Pudding is a type of food that can be either a dessert or a savory dish. The word pudding is believed to come from the French boudin, originally from the Latin botellus, meaning “small sausage”, referring to encased meats used in medieval European puddings. The modern usage of the word pudding to denote primarily desserts has evolved over time from the almost exclusive use of the term to describe savory dishes, specifically those created using a process similar to sausages where meat and other ingredients in a mostly liquid form are encased and then steamed or boiled to set the contents. Black pudding, Yorkshire pudding, and haggis survive from this tradition.
In the United Kingdom and some of the Commonwealth countries, the word pudding can be used to describe both sweet and savory dishes. Unless qualified, however, the term in everyday usage typically denotes a dessert; in the United Kingdom, pudding is used as a synonym for a dessert course. In Commonwealth countries these puddings are known as custards (or curds) if they are egg-thickened, blancmange if starch-thickened, and jelly if gelatin based. Pudding may also refer to other dishes such as bread pudding and rice pudding, although typically these names derive from their origin as British dishes.
Creme caramel is a variant of plain custard (creme) where sugar syrup cooked to caramel stage is poured into the mold before adding the custard base. It is usually cooked in a bain-marie on a stove top or in the oven in a water bath. It is turned and served with the caramel sauce on top, hence the alternate French name crème caramel renversée. The objective being to obtain a homogeneous and smooth cream on the surface of the crème caramel, and that the base, being the caramel, remains liquid after being cooked in a bain-marie. Therefore, the importance of cooking it in a bain-marie to avoid that the caramel gets burned which would bring a taste of carbonization to the dessert.
In India Caramel pudding/custard is popular, especially in the larger coastal cities, and in former Portuguese colonies such as Goa, Daman and Diu. Sometimes, masala chai is added. It is a staple on restaurant menus in the beach resorts along India’s coasts and also prepared regularly in the home kitchens of the Anglo-Indian Goan, Malayali, Mangalorean and Parsi communities.
Mouth Melting Carmel Pudding
Caramel Pudding is a dessert with a layer of clear caramel sauce, as opposed to creme brulee which is custard with an added hard clear caramel layer on top.

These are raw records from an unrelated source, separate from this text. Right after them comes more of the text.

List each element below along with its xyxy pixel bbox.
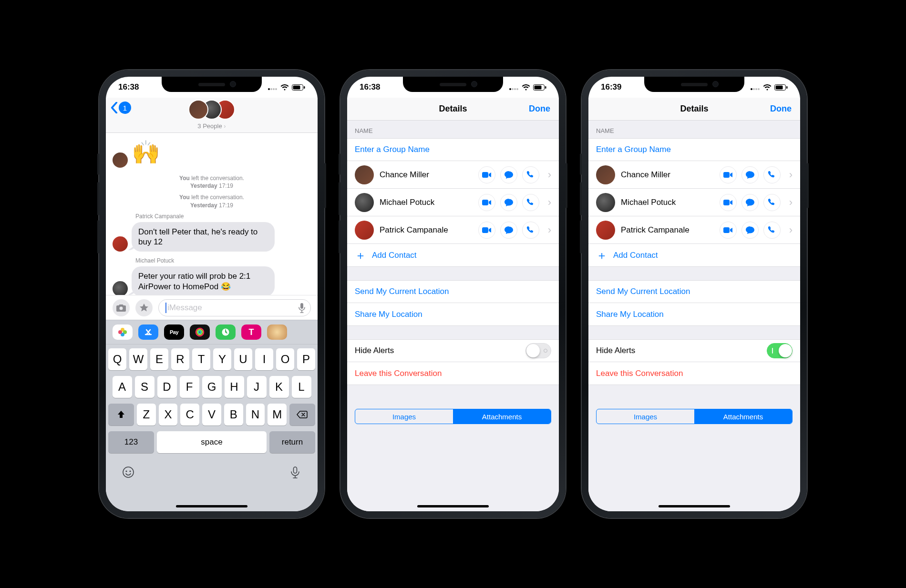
key-space[interactable]: space xyxy=(157,431,267,453)
key-m[interactable]: M xyxy=(268,404,287,426)
home-indicator[interactable] xyxy=(659,505,730,507)
video-call-button[interactable] xyxy=(478,194,495,211)
message-button[interactable] xyxy=(741,222,759,239)
add-contact-button[interactable]: ＋Add Contact xyxy=(588,244,800,267)
key-e[interactable]: E xyxy=(150,348,168,370)
chat-area[interactable]: 🙌 You left the conversation.Yesterday 17… xyxy=(106,133,318,302)
key-k[interactable]: K xyxy=(269,376,289,398)
app-tmobile-icon[interactable]: T xyxy=(241,324,261,340)
contact-row[interactable]: Patrick Campanale › xyxy=(347,216,559,244)
message-input[interactable]: iMessage xyxy=(158,299,311,316)
segmented-control[interactable]: Images Attachments xyxy=(596,409,793,424)
key-y[interactable]: Y xyxy=(213,348,231,370)
key-i[interactable]: I xyxy=(255,348,273,370)
call-button[interactable] xyxy=(522,194,539,211)
key-b[interactable]: B xyxy=(224,404,243,426)
app-appstore-icon[interactable] xyxy=(138,324,158,340)
seg-images[interactable]: Images xyxy=(355,409,453,424)
video-call-button[interactable] xyxy=(720,194,737,211)
key-v[interactable]: V xyxy=(202,404,221,426)
key-d[interactable]: D xyxy=(157,376,177,398)
camera-button[interactable] xyxy=(113,299,130,316)
key-a[interactable]: A xyxy=(113,376,132,398)
group-name-input[interactable]: Enter a Group Name xyxy=(347,138,559,161)
key-z[interactable]: Z xyxy=(137,404,156,426)
video-call-button[interactable] xyxy=(720,222,737,239)
message-button[interactable] xyxy=(500,222,517,239)
key-n[interactable]: N xyxy=(246,404,265,426)
key-f[interactable]: F xyxy=(180,376,199,398)
key-r[interactable]: R xyxy=(171,348,189,370)
seg-attachments[interactable]: Attachments xyxy=(694,409,792,424)
key-s[interactable]: S xyxy=(135,376,154,398)
appstore-button[interactable] xyxy=(135,299,153,316)
app-activity-icon[interactable] xyxy=(190,324,210,340)
key-l[interactable]: L xyxy=(292,376,311,398)
hide-alerts-toggle[interactable] xyxy=(767,343,793,358)
contact-row[interactable]: Patrick Campanale › xyxy=(588,216,800,244)
message-button[interactable] xyxy=(500,194,517,211)
key-g[interactable]: G xyxy=(202,376,222,398)
add-contact-button[interactable]: ＋Add Contact xyxy=(347,244,559,267)
message-button[interactable] xyxy=(741,194,759,211)
seg-images[interactable]: Images xyxy=(597,409,694,424)
key-return[interactable]: return xyxy=(269,431,315,453)
key-x[interactable]: X xyxy=(159,404,178,426)
message-button[interactable] xyxy=(741,166,759,183)
send-location-button[interactable]: Send My Current Location xyxy=(588,280,800,303)
message-bubble[interactable]: Peter your ratio will prob be 2:1 AirPow… xyxy=(132,266,275,296)
leave-conversation-button[interactable]: Leave this Conversation xyxy=(588,362,800,385)
key-j[interactable]: J xyxy=(247,376,267,398)
app-clock-icon[interactable] xyxy=(216,324,236,340)
key-t[interactable]: T xyxy=(192,348,210,370)
key-p[interactable]: P xyxy=(297,348,315,370)
keyboard[interactable]: Q W E R T Y U I O P A S D F G H J K L xyxy=(106,345,318,511)
key-u[interactable]: U xyxy=(234,348,252,370)
home-indicator[interactable] xyxy=(176,505,247,507)
key-h[interactable]: H xyxy=(225,376,244,398)
share-location-button[interactable]: Share My Location xyxy=(588,303,800,326)
details-content[interactable]: NAME Enter a Group Name Chance Miller › … xyxy=(347,121,559,511)
group-avatars[interactable] xyxy=(188,100,235,120)
call-button[interactable] xyxy=(522,166,539,183)
segmented-control[interactable]: Images Attachments xyxy=(355,409,551,424)
dictate-key-icon[interactable] xyxy=(288,466,302,479)
key-q[interactable]: Q xyxy=(108,348,126,370)
message-button[interactable] xyxy=(500,166,517,183)
back-button[interactable]: 1 xyxy=(111,101,131,114)
leave-conversation-button[interactable]: Leave this Conversation xyxy=(347,362,559,385)
call-button[interactable] xyxy=(763,166,781,183)
seg-attachments[interactable]: Attachments xyxy=(453,409,551,424)
emoji-key-icon[interactable] xyxy=(122,466,135,479)
message-bubble[interactable]: Don't tell Peter that, he's ready to buy… xyxy=(132,222,275,252)
video-call-button[interactable] xyxy=(478,166,495,183)
app-strip[interactable]: Pay T xyxy=(106,320,318,345)
done-button[interactable]: Done xyxy=(770,104,792,114)
key-w[interactable]: W xyxy=(129,348,147,370)
done-button[interactable]: Done xyxy=(529,104,550,114)
call-button[interactable] xyxy=(763,194,781,211)
video-call-button[interactable] xyxy=(720,166,737,183)
contact-row[interactable]: Michael Potuck › xyxy=(588,189,800,216)
key-backspace[interactable] xyxy=(289,404,315,426)
group-name-input[interactable]: Enter a Group Name xyxy=(588,138,800,161)
people-count[interactable]: 3 People xyxy=(197,122,226,130)
key-c[interactable]: C xyxy=(180,404,199,426)
app-applepay-icon[interactable]: Pay xyxy=(164,324,184,340)
details-content[interactable]: NAME Enter a Group Name Chance Miller › … xyxy=(588,121,800,511)
video-call-button[interactable] xyxy=(478,222,495,239)
key-o[interactable]: O xyxy=(276,348,294,370)
home-indicator[interactable] xyxy=(417,505,489,507)
key-123[interactable]: 123 xyxy=(108,431,154,453)
call-button[interactable] xyxy=(763,222,781,239)
call-button[interactable] xyxy=(522,222,539,239)
share-location-button[interactable]: Share My Location xyxy=(347,303,559,326)
contact-row[interactable]: Michael Potuck › xyxy=(347,189,559,216)
app-animoji-icon[interactable] xyxy=(267,324,287,340)
send-location-button[interactable]: Send My Current Location xyxy=(347,280,559,303)
contact-row[interactable]: Chance Miller › xyxy=(588,161,800,189)
key-shift[interactable] xyxy=(108,404,134,426)
app-photos-icon[interactable] xyxy=(113,324,133,340)
mic-icon[interactable] xyxy=(298,303,306,313)
contact-row[interactable]: Chance Miller › xyxy=(347,161,559,189)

- 1-1/2 cups sugar, divided
- 6 large eggs
- 3 cups full cream milk
- 2 teaspoons vanilla extract
- Step 1 In a large heavy saucepan, cook and stir 3/4 cup sugar over low heat until sugar is melted and golden. Pour into eight 6-oz. custard cups, tilting to coat bottom of cup
- Step 2 let stand for 10 minutes.
- Step 3 In a large bowl, beat the eggs, milk, vanilla and remaining sugar until combined but not foamy. Pour over caramelized sugar.
- Step 4 Place the cups in two 8-in. square baking pans. Pour boiling water in pans to a depth of 1 in. Bake at 350° for 40-45 minutes or until a knife inserted in the center comes out clean. Remove from pans to cool on wire racks.
- Step 5 To unmold, run a knife around rim of cup and invert onto dessert place. Serve warm or chilled.